Hizo que su estómago cayera escuchándolo decir eso, viendo su rostro cuando lo hacía. Ella a menudo pensaba porque no se ahogaba en esos ojos, en todo ese salvaje y perverso azul.

– Eres tan malditamente hermoso. -No había pensado decirlo en voz alta, por lo que casi saltó ante el sonido de su propia voz. Y observó el destello de su sonrisa, rápida como un disparo cruzar por el rostro que parecía una pintura o un grabado en piedra, con sus huesos fuertes y su seductora boca de poeta.

Joven Dios irlandés, supuso que podría ser el título. No habían sido los dioses seductores, implacables y protegidos por su propio poder?

– Tengo que irme. -Ella se paró con rapidez, él también se puso de pie por lo que sus cuerpos chocaron. -Roarke.

– Sí, es volver a la realidad para ambos. Pero… -Su manos bajaron por los costados de ella, en un movimiento largo y posesivo que la hizo recordar, demasiado claramente, justo lo que aquellos rápidos y hábiles dedos eran capaces de hacerle a su cuerpo. -Creo que podemos tomarnos un momento para me des un beso de despedida.

– Quieres que te de un beso de despedida?

– Lo quiero, sí. -Había un toque de diversión y de irlandés en el tono que hizo que ella sacudiera la cabeza.

– Seguro. -En un movimiento tan rápido como su sonrisa, tomó puñados del negro cabello que casi caía hasta los hombros, tironeando, y luego estampó su boca contra la de él.

Sintió que el corazón de él saltaba como lo hacía el suyo. Un golpe de calor, de reconocimiento, de unidad. Y ante el sonido de placer que él emitió, ella se volcó entera en el beso, llevándolos a ambos rápido y profundo con una pequeña guerra de lenguas, un rápido pellizco de dientes.

Luego lo empujó hacia atrás, poniéndose ágilmente fuera de su alcance. -Nos vemos, as. -le gritó mientras atravesaba la habitación.

– Que tengas un buen día, teniente. -El lanzó un largo suspiro, y luego se sentó en el sofá. -Ahora, -le dijo al gato- cuanto me va a costar para que volvamos a ser amigos?

En la Comisaría Central, Eve trepó a un deslizador hacia Homicidios. E inspiró hondo.
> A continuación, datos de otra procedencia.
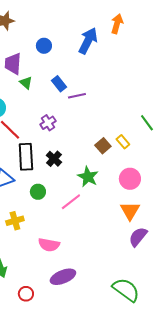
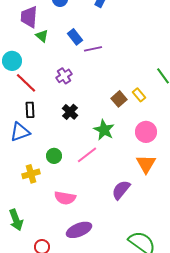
black rectangle: (26, 157) -> (30, 110), moved, size x0.6
green circle: (38, 192) -> (54, 156), moved
purple semicircle: (138, 237) -> (121, 190), moved

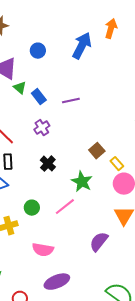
blue rectangle: (75, 37) -> (39, 97), moved
yellow rectangle: (139, 95) -> (117, 164), moved

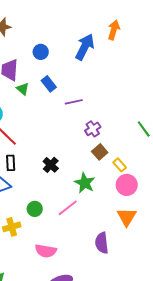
blue rectangle: (39, 97) -> (49, 84), moved
purple cross: (42, 128) -> (93, 129), moved
purple semicircle: (99, 242) -> (102, 243), turned -45

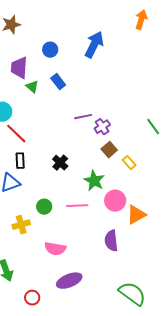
orange arrow: (114, 30) -> (141, 20), moved
purple line: (74, 102) -> (83, 117), moved
pink circle: (127, 185) -> (115, 201), moved
pink line: (68, 208) -> (77, 206), turned 35
orange triangle: (127, 217) -> (136, 215), turned 30

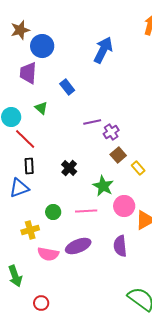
blue circle: (50, 50) -> (42, 46), moved, size x1.5
green triangle: (32, 87) -> (41, 108), moved
pink semicircle: (55, 249) -> (48, 254), moved
purple ellipse: (69, 281) -> (78, 246), moved

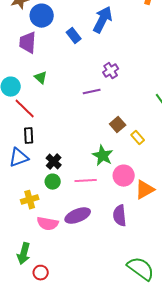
blue rectangle: (67, 87) -> (74, 36), moved
purple cross: (111, 132) -> (111, 71), moved
black cross: (69, 168) -> (54, 162), moved
green arrow: (15, 276) -> (24, 254), moved, turned 35

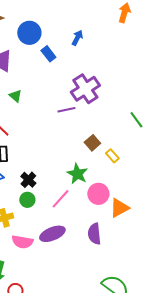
blue circle: (42, 16) -> (29, 33), moved
blue arrow: (103, 20) -> (77, 38), size x0.6
purple cross: (111, 71) -> (85, 89), size x1.8
pink line: (86, 181) -> (60, 199), turned -45

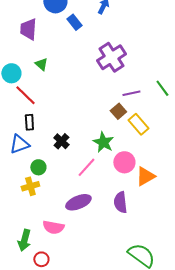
purple line: (66, 110) -> (131, 93), moved
yellow rectangle: (112, 156) -> (138, 124), size x1.5
black cross: (28, 180) -> (61, 141), moved
green circle: (27, 200) -> (38, 167), moved
pink semicircle: (22, 242) -> (53, 227), moved

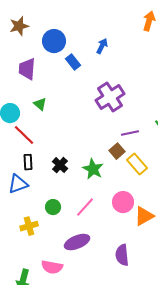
black cross: (61, 141) -> (60, 165), moved
green star: (103, 142) -> (93, 169), moved
green circle: (38, 167) -> (53, 207), moved
purple semicircle: (120, 202) -> (122, 255), moved

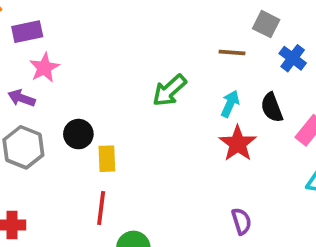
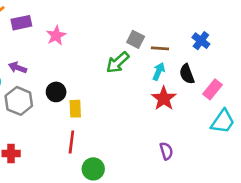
gray square: (266, 24) -> (136, 39), moved
brown line: (232, 53) -> (160, 48), moved
pink star: (44, 68) -> (56, 36), moved

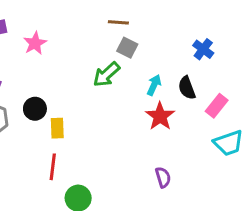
brown line: (160, 48) -> (118, 22), moved
cyan trapezoid: (223, 121) -> (229, 143), turned 36

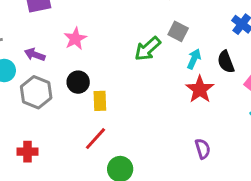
pink star: (35, 43) -> (75, 39), moved
gray square: (127, 48) -> (178, 31), moved
red line: (53, 167) -> (96, 139), turned 35

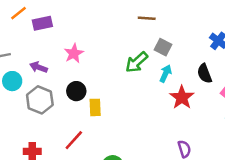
cyan arrow: (194, 59) -> (166, 74), moved
red line: (96, 139) -> (74, 140), moved

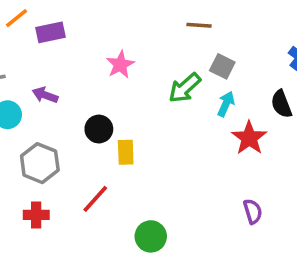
pink star: (74, 53) -> (120, 65), moved
gray hexagon: (40, 100) -> (40, 163), moved

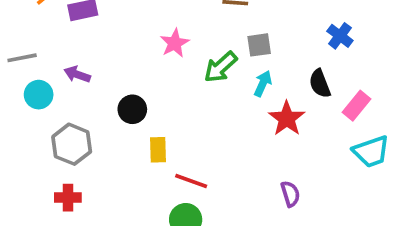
pink star: (120, 65) -> (175, 43), moved
gray square: (222, 66) -> (259, 45), turned -35
yellow rectangle: (126, 152) -> (158, 150), moved
red line: (95, 199) -> (191, 181), moved, turned 68

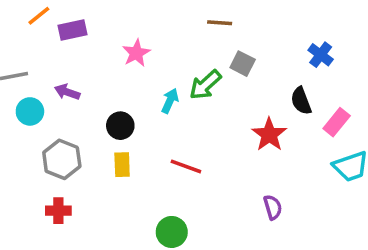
pink star: (175, 43) -> (136, 53), moved
gray square: (259, 45) -> (243, 64), turned 35
cyan arrow: (263, 84) -> (170, 101), moved
yellow rectangle: (158, 150) -> (122, 165), moved
red line: (191, 181) -> (186, 166), moved

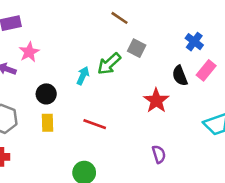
brown line: (220, 23) -> (120, 18), turned 30
pink star: (136, 53) -> (29, 52), moved
pink rectangle: (337, 122) -> (206, 70), moved

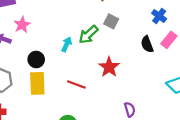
red star: (156, 101) -> (109, 67), moved
yellow rectangle: (47, 123) -> (37, 83), size x1.5

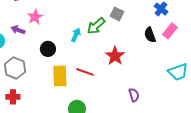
yellow rectangle: (37, 83) -> (60, 76), moved

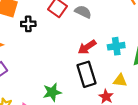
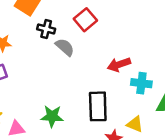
gray semicircle: (83, 12) -> (65, 47), moved
red arrow: (87, 47) -> (119, 65), moved

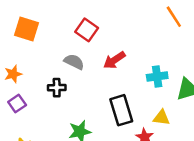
black cross: (46, 29) -> (57, 88), moved
red arrow: (119, 65) -> (114, 60), moved

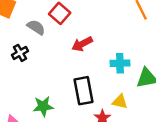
gray semicircle: (74, 62) -> (36, 27), moved
black cross: (57, 88) -> (20, 53), moved, turned -35

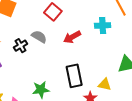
gray semicircle: (36, 27) -> (39, 37), moved
cyan cross: (120, 63) -> (103, 25), moved

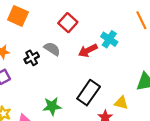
cyan cross: (103, 25) -> (109, 39), moved, turned 35
black rectangle: (74, 76) -> (89, 93), turned 45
No tenía nada contra los dramáticos precipicios del oeste de México o las calmadas brisas de las islas tropicales, pero había extrañado el aire de ahí: el olor a sudor, café malo, recios desinfectantes y por encima de todo, las poderosas energías que se formaban del enfrentamiento entre policías y criminales.

El tiempo fuera sólo le había afilado los sentidos ante el estruendo sordo de demasiadas voces hablando a la vez, el todavía tranquilo y discordante pitido y zumbido de los enlaces y comunicadores, el apuro de la gente haciendo algo importante para quien fuera.

Escuchó a alguien gritando obscenidades tan rápido que cayeron juntas en un vicioso guiso de palabras que era música para sus oídos.

Bienvenida a casa, pensó alegremente.